I took an electric vehicle road trip recently through Georgia, Tennessee and the Carolinas to check out the new notches in the Southeast battery belt. As the former governor of Michigan, birthplace of the U.S. auto industry and its electric vehicle renaissance, I’m encouraged to see the next generation of American-made autos growing so rapidly, bringing manufacturing jobs to all parts of the country.
I assumed there might be some skepticism of clean energy in the South. If there is, I didn’t see it —
Americans of all stripes want to land the industries, jobs and opportunities of the future in their communities. That’s what President Biden’s Investing in America agenda is delivering, and this is only the beginning.
The cornerstone of that agenda is a suite of generous federal tax credits making the U.S. an irresistible destination for companies to manufacture electric vehicles, batteries, semiconductors, solar panels, and other clean energy technologies — American products made on American soil with American workers. And they’re turning industrial hubs across the Southeast into supermagnets for new investment.
Credit: contributed
Credit: contributed
Georgia is Exhibit A of this manufacturing resurgence. Since the President took office, companies have planned $32 billion in electric vehicle, battery and clean energy supply chain investments in the Peach State. In Dalton, QCells is building America’s first-ever fully integrated solar supply chain — creating 2,500 jobs. In Bryan County, Hyundai broke ground on its very first U.S. electric vehicle and battery plant — creating more than 8,000 jobs. And things are just getting started.
Those new jobs build on the clean energy job growth we are already seeing across the nation. The latest U.S. Energy and Employment Report (USEER), released this month, shows that clean energy jobs grew in every single state last year — outpacing the overall rise in U.S. employment.
Georgia boasted the third-fastest growth rate in clean energy power-generation jobs and the fourth-fastest in energy-efficiency jobs. And employers are overwhelmingly confident those numbers will keep rising.
The President’s agenda is packed with incentives to make these good-paying, family-sustaining jobs, with the free and fair choice to join a union. That benefits American workers, and it turns out, it benefits employers, too. The USEER finds union energy employers reported much less difficulty recruiting and hiring skilled workers — something I heard from IBEW leaders in Atlanta, who organize apprenticeship programs that let people earn while they learn.
Union energy employers also share the imperative to create these opportunities for Americans historically underrepresented in the energy sector. We’re seeing promising gains for women, who made up more than half of net new energy jobs last year. At Georgia Tech, I met with organizations devoted to getting those numbers up — like EV Noire, which promotes electric vehicle jobs in diverse communities, and Women Do Everything, which trains women for electrification careers.

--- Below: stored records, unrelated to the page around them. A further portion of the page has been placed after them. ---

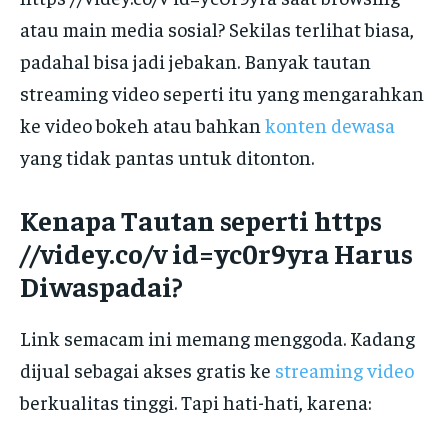
atau main media sosial? Sekilas terlihat biasa,
padahal bisa jadi jebakan. Banyak tautan
streaming video seperti itu yang mengarahkan
ke video bokeh atau bahkan
konten dewasa
yang tidak pantas untuk ditonton.
Kenapa Tautan seperti https
//videy.co/v id=yc0r9yra Harus
Diwaspadai?
Link semacam ini memang menggoda. Kadang
dijual sebagai akses gratis ke
streaming video
berkualitas tinggi. Tapi hati-hati, karena: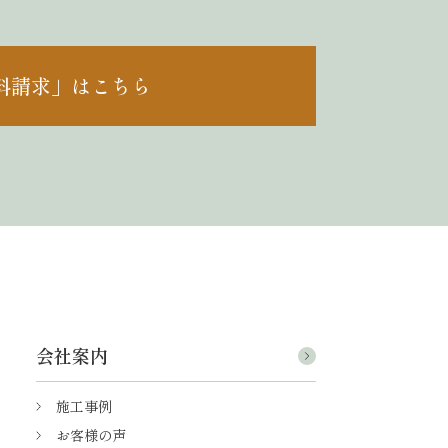
料請求」はこちら
会社案内
施工事例
お客様の声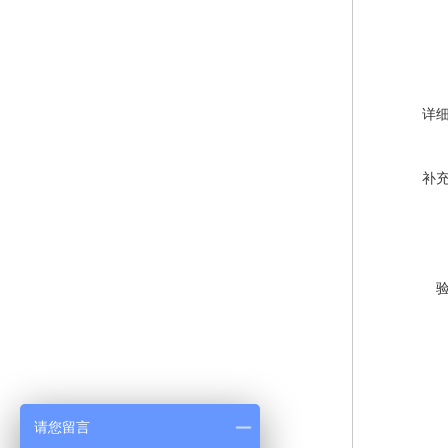
详
补
请您留言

At the same time, these new industries are helping Georgians save hard-earned money — like Bennie Tillman, a retired Air Force veteran I visited in Athens. By upgrading his home’s lighting, air sealing, insulation and HVAC system, Bennie is slashing his family’s electricity and water bills by more than half and saving more than $3,000 a year. And thanks to new tax credits and rebates from the President’s agenda, the Tillmans and millions of other families will get whopping discounts on these and other home improvements like heat pumps, heat pump water heaters and more.
These stories of new growth, new jobs and new savings are being written across the Southeast and the country.
Nationwide, companies have announced nearly half a trillion dollars in manufacturing investments, spanning just about every state. At the Department of Energy, we’re pushing out billions more for transmission upgrades, clean energy hubs and other projects that will carry that growth further and faster. Together they’re creating tens of thousands of quality jobs and revitalizing thousands of local economies — while making products that will deliver safer air, cleaner water and healthier futures for families everywhere.
This is what Investing in America is all about. It’s all part of the grander Bidenomics strategy: growing the economy from the middle-out and bottom-up, and helping states like Georgia position their people to succeed.
Up until now, states were left on their own to compete against our global rivals. As a governor, I saw firsthand how America’s trickle-down policies allowed other countries to claim our manufacturing and technological edge. We all saw millions of jobs leave this country, outsourced to those that heavily subsidized their industries.
But with the Investing in America agenda, governors are no longer going it alone. No matter their politics or geography, every state and every community now has a partner in President Biden, creating new jobs and opportunities for Georgians, Michiganders and Americans everywhere in between.
That’s the future we’re manufacturing together.
Jennifer M. Granholm is U.S. Secretary of Energy.